Working data Block Start

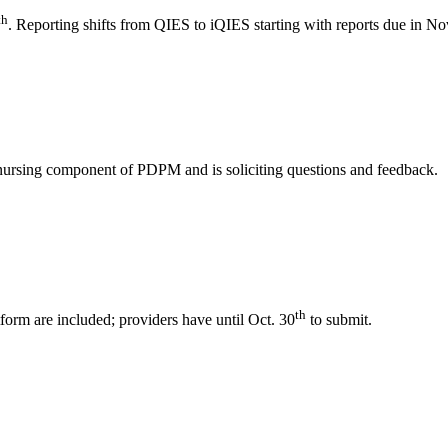
th
. Reporting shifts from QIES to iQIES starting with reports due in N
e nursing component of PDPM and is soliciting questions and feedback.
th
rm are included; providers have until Oct. 30
to submit.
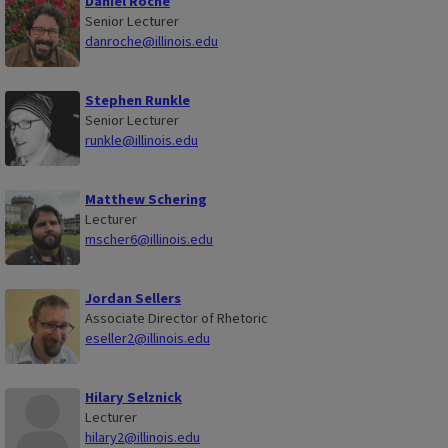
Daniel Roche
Senior Lecturer
danroche@illinois.edu
Stephen Runkle
Senior Lecturer
runkle@illinois.edu
Matthew Schering
Lecturer
mscher6@illinois.edu
Jordan Sellers
Associate Director of Rhetoric
eseller2@illinois.edu
Hilary Selznick
Lecturer
hilary2@illinois.edu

Working data Block End

- The problem -
Nothing but the listing, copied exactly and stripped of its images, should appear in the response.

- Output of the exercise -
th
. Reporting shifts from QIES to iQIES starting with reports due in N
e nursing component of PDPM and is soliciting questions and feedback.
th
rm are included; providers have until Oct. 30
to submit.
Daniel Roche
Senior Lecturer
danroche@illinois.edu
Stephen Runkle
Senior Lecturer
runkle@illinois.edu
Matthew Schering
Lecturer
mscher6@illinois.edu
Jordan Sellers
Associate Director of Rhetoric
eseller2@illinois.edu
Hilary Selznick
Lecturer
hilary2@illinois.edu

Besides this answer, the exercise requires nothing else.